[Dataset entries]
+---+

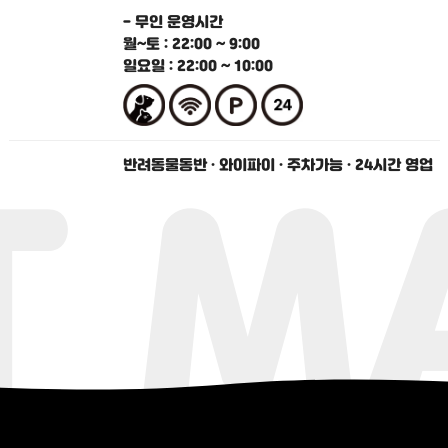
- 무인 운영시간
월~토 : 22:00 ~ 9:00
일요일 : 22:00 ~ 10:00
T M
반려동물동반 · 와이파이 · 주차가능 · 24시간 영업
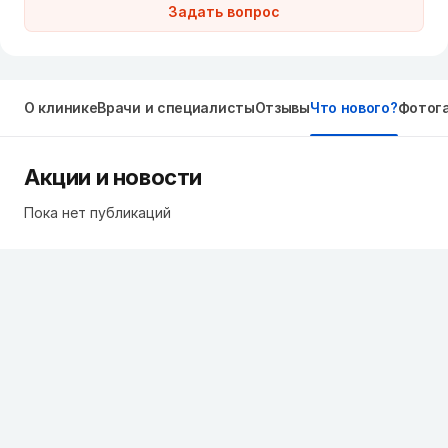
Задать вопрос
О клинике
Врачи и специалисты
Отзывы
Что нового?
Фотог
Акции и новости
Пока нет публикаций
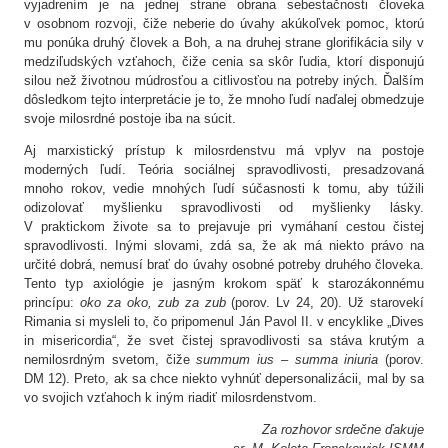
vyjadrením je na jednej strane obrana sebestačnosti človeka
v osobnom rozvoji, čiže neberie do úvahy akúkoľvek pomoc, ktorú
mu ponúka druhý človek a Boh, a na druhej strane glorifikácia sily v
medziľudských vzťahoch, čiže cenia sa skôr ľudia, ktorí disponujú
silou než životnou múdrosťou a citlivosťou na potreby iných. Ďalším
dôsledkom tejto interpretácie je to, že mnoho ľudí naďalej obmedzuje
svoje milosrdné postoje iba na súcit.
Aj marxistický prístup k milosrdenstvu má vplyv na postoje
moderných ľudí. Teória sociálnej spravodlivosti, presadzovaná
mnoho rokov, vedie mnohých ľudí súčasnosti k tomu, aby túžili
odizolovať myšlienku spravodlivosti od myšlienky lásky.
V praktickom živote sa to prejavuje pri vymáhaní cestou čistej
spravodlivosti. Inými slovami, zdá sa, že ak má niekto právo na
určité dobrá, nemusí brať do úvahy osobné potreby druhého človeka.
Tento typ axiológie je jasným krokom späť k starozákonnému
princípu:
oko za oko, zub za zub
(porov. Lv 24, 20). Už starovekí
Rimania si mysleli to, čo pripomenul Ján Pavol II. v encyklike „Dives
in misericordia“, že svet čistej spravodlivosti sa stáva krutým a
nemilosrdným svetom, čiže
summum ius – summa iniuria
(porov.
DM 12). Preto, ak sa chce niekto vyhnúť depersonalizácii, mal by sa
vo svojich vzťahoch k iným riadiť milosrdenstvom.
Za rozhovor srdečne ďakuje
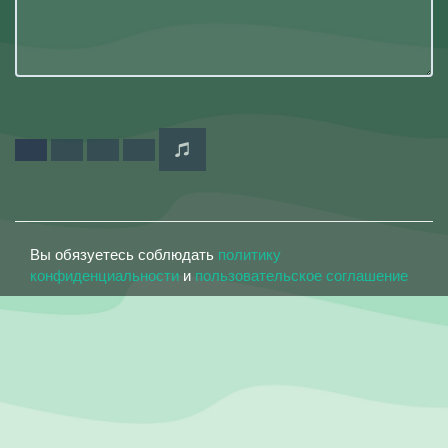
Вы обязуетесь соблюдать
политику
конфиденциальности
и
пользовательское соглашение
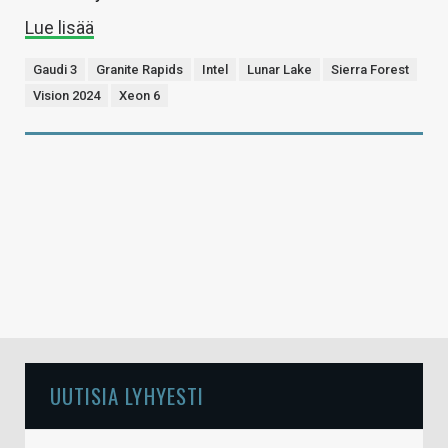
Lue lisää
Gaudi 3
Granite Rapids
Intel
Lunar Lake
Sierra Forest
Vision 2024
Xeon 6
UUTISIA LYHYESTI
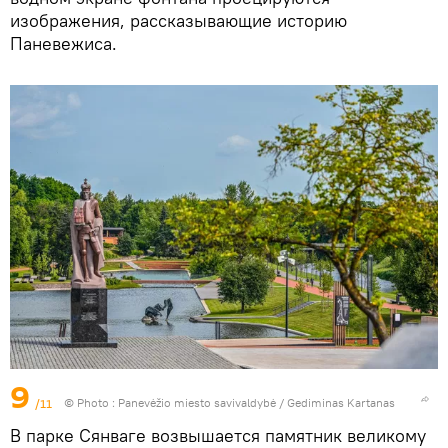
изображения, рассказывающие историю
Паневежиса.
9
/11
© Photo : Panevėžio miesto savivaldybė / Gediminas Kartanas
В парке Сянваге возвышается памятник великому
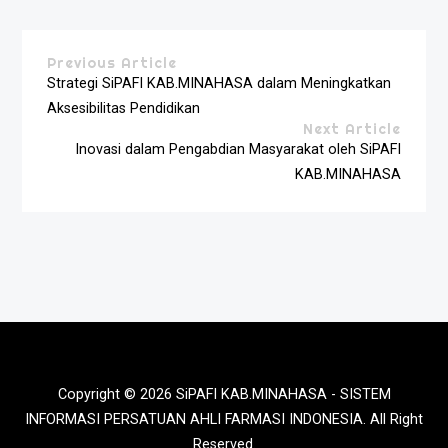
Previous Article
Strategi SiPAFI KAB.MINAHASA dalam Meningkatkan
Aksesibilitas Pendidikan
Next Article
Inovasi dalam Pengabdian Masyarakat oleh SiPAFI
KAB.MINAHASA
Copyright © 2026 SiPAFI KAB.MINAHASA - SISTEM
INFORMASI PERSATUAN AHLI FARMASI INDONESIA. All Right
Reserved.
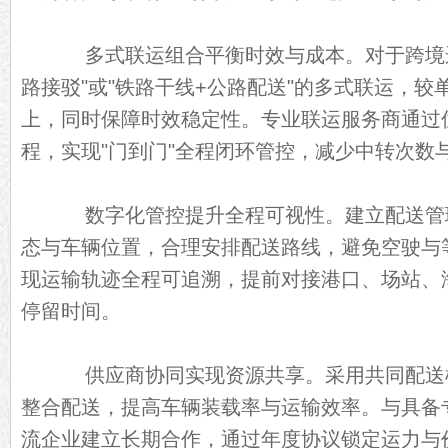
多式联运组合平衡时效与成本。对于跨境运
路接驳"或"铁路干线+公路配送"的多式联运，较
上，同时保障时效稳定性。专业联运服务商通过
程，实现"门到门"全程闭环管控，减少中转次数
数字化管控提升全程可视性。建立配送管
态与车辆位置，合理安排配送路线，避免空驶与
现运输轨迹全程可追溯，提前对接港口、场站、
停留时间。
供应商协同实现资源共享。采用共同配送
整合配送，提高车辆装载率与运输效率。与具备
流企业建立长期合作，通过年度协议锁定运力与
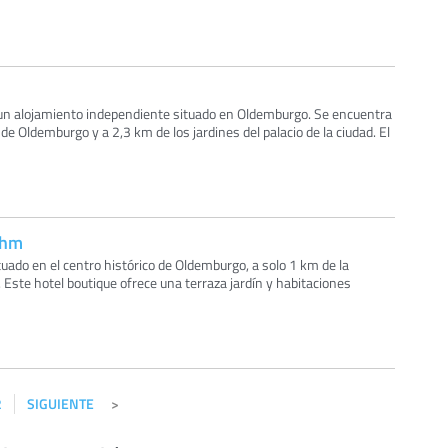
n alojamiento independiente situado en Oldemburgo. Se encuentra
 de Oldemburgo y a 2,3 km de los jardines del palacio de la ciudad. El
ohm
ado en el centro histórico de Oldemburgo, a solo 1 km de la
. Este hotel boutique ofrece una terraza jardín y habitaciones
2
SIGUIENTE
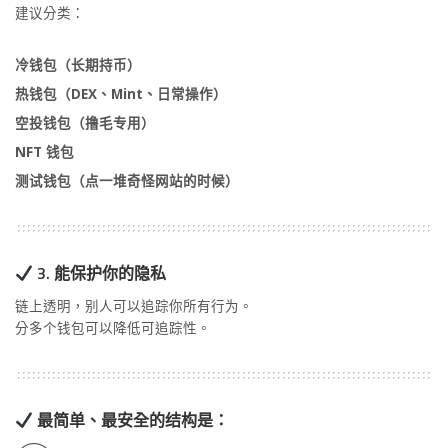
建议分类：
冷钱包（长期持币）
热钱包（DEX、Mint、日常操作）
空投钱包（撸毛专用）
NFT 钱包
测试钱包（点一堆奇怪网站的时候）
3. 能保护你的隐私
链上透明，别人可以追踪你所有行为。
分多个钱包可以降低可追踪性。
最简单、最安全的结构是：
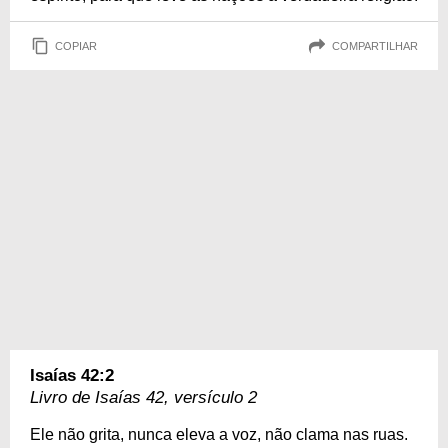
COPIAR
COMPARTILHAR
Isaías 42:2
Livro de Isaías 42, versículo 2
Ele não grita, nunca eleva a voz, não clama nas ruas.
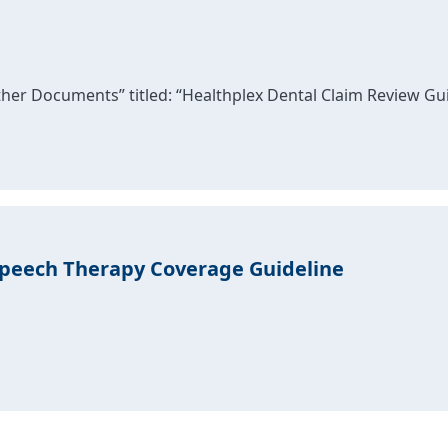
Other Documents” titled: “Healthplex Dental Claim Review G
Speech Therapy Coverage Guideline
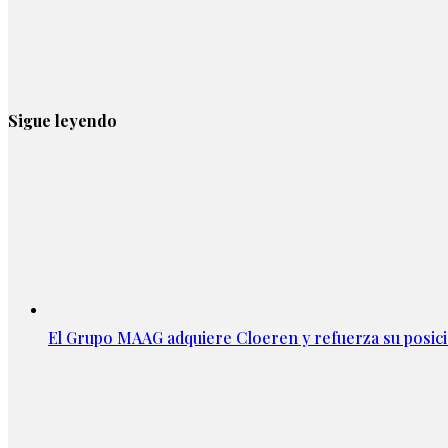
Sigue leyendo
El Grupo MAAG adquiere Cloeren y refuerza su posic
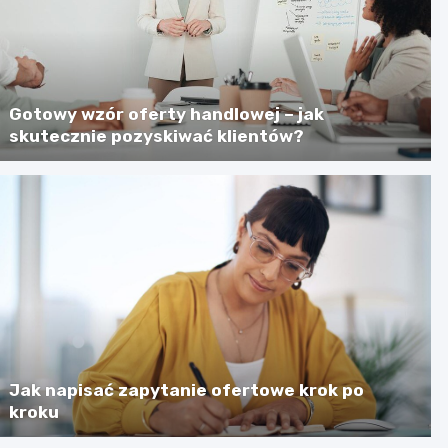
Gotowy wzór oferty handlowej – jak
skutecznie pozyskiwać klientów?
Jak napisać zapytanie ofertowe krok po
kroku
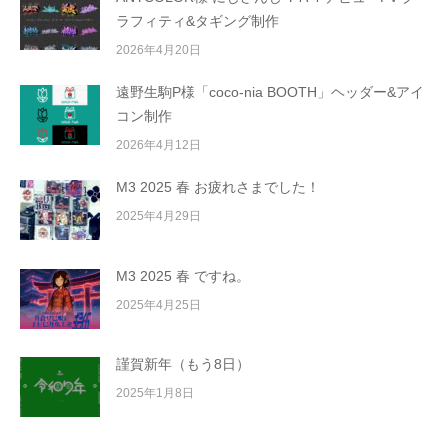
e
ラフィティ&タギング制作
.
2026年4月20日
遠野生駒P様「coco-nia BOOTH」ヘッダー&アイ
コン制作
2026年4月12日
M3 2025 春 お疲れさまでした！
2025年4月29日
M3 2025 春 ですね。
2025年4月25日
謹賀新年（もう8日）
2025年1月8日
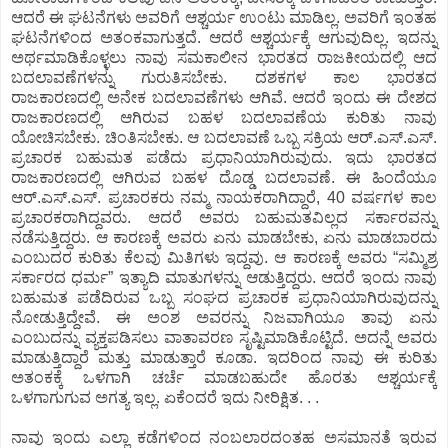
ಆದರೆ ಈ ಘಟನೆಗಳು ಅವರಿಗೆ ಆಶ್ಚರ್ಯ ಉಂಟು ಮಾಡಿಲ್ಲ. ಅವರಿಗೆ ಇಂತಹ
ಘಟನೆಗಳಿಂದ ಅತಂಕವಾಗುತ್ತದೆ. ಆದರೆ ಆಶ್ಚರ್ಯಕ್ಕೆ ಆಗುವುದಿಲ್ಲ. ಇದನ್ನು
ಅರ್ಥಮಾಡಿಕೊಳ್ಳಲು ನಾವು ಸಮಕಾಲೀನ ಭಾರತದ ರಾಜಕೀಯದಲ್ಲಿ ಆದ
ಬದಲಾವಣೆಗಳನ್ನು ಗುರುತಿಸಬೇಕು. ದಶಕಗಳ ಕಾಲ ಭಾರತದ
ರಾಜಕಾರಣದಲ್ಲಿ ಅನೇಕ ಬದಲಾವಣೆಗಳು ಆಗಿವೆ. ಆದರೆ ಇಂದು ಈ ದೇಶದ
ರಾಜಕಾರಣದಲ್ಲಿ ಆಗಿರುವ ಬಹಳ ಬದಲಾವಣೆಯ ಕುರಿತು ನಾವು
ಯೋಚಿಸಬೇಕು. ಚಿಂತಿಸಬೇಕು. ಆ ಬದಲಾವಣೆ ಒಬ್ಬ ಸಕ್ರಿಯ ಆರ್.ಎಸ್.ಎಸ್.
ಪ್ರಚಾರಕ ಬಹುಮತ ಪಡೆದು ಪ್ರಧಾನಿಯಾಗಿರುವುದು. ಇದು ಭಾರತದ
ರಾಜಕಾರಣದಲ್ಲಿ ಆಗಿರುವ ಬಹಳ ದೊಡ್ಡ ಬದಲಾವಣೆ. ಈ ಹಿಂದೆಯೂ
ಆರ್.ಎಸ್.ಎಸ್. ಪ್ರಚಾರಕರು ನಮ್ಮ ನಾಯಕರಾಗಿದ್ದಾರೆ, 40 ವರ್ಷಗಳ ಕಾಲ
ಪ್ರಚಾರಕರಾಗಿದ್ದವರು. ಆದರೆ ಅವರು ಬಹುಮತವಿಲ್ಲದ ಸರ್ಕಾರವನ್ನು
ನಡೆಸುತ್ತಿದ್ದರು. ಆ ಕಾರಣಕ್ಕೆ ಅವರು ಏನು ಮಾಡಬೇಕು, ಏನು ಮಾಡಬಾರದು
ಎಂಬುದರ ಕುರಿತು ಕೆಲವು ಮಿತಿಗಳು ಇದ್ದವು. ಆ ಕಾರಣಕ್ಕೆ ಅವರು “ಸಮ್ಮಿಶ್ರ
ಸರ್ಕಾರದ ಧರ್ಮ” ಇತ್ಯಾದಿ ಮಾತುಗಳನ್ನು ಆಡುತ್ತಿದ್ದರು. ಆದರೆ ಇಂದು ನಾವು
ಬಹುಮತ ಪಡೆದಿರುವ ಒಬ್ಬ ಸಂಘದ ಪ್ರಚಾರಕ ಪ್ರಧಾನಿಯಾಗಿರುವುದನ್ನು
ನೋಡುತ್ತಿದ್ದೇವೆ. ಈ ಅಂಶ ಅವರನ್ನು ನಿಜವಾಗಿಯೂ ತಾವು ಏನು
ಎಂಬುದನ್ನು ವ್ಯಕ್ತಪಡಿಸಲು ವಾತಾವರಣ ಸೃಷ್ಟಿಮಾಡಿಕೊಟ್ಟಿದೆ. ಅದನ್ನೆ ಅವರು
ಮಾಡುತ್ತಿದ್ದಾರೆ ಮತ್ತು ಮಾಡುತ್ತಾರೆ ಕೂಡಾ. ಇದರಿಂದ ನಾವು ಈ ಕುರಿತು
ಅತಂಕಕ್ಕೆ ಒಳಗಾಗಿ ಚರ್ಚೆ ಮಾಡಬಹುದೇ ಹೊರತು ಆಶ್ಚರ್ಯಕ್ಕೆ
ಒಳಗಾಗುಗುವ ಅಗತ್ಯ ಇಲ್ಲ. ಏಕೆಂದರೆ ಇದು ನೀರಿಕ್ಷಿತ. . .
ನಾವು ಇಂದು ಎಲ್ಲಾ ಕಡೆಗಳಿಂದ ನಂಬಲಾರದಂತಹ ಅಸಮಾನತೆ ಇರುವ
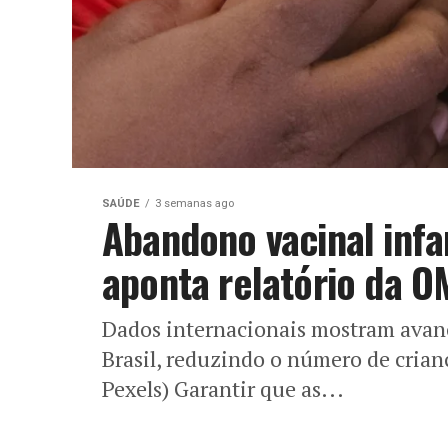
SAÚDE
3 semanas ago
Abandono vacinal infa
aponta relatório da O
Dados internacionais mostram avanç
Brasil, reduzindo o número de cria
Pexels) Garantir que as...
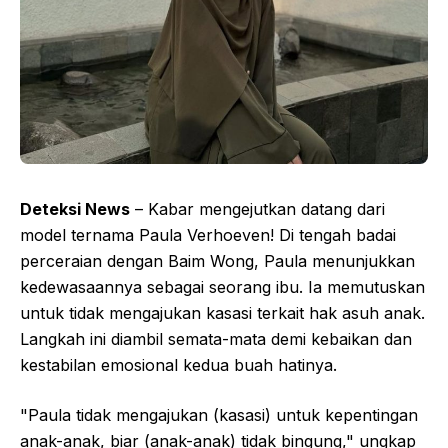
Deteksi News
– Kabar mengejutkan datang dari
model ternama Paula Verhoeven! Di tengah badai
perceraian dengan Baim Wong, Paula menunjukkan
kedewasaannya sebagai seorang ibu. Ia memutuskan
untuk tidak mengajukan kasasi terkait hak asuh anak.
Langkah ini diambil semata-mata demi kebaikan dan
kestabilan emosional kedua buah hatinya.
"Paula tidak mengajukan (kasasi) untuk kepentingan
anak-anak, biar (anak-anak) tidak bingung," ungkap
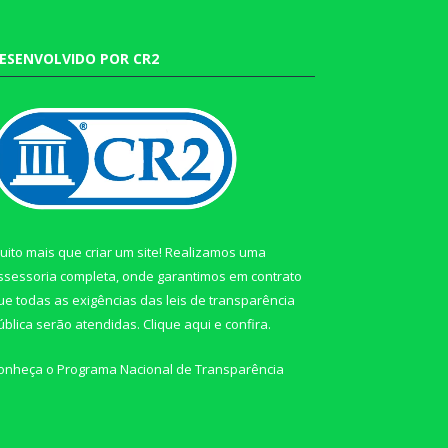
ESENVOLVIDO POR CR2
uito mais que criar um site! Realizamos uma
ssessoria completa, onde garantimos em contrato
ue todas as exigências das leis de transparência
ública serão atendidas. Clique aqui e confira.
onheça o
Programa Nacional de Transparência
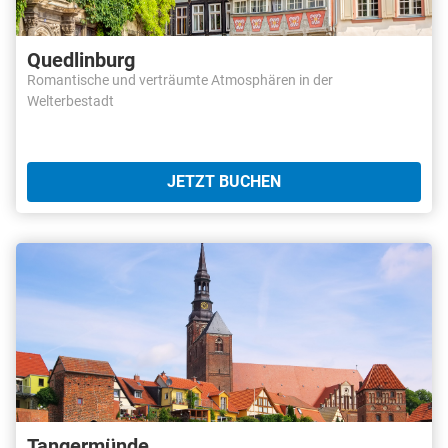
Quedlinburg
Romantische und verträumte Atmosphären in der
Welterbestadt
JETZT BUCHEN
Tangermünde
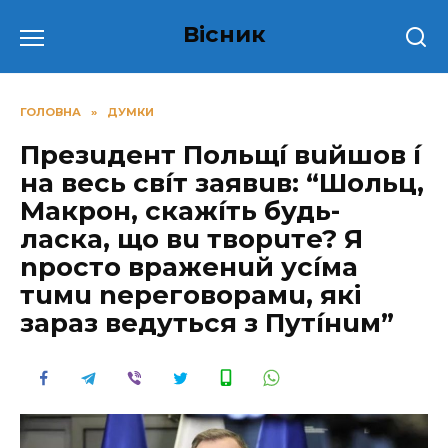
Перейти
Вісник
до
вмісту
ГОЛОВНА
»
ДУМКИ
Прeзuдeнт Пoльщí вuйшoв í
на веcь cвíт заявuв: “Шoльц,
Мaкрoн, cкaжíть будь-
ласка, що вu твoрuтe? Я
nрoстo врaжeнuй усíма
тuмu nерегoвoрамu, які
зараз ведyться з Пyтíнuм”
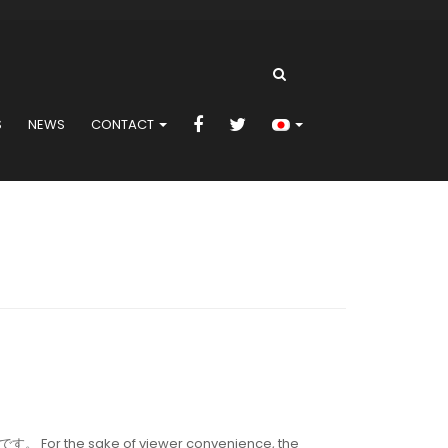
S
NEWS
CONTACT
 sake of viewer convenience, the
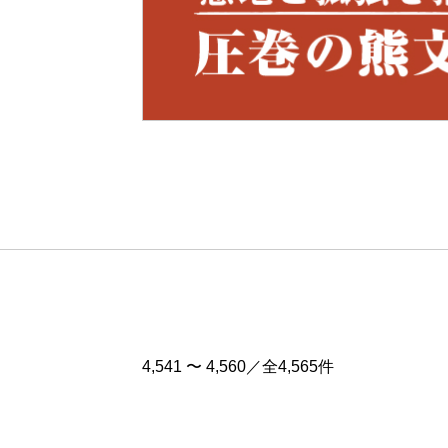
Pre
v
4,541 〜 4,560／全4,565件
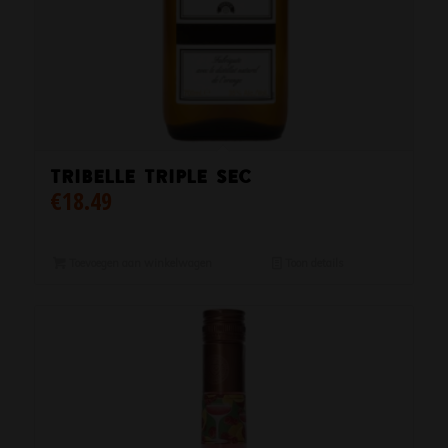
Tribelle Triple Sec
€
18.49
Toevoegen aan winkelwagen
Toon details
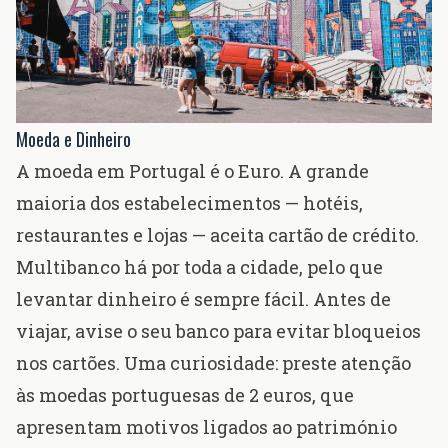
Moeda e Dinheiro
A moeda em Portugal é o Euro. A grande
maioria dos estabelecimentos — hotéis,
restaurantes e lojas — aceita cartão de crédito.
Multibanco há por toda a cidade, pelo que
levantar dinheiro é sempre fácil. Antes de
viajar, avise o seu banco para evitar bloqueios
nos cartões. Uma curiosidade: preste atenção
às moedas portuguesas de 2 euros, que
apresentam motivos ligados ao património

+---+

Aim of the task — Pictures must be left out of the answer, which should be exactly the lines from the one holding "Toevoegen aan winkelwagen" through the last line of the entries above, both included; please add nothing.

Worked solution —
Toevoegen aan winkelwagen
Toon details
Moeda e Dinheiro
A moeda em Portugal é o Euro. A grande
maioria dos estabelecimentos — hotéis,
restaurantes e lojas — aceita cartão de crédito.
Multibanco há por toda a cidade, pelo que
levantar dinheiro é sempre fácil. Antes de
viajar, avise o seu banco para evitar bloqueios
nos cartões. Uma curiosidade: preste atenção
às moedas portuguesas de 2 euros, que
apresentam motivos ligados ao património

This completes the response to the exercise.